- **Information**
=== Section Start ===

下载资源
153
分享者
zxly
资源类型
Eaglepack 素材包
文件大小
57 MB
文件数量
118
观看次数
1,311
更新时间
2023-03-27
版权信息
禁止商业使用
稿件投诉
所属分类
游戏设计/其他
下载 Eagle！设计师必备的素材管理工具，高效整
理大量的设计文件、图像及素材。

=== Section End ===

Reproduce the records above exactly.

- **Reply**
下载资源
153
分享者
zxly
资源类型
Eaglepack 素材包
文件大小
57 MB
文件数量
118
观看次数
1,311
更新时间
2023-03-27
版权信息
禁止商业使用
稿件投诉
所属分类
游戏设计/其他
下载 Eagle！设计师必备的素材管理工具，高效整
理大量的设计文件、图像及素材。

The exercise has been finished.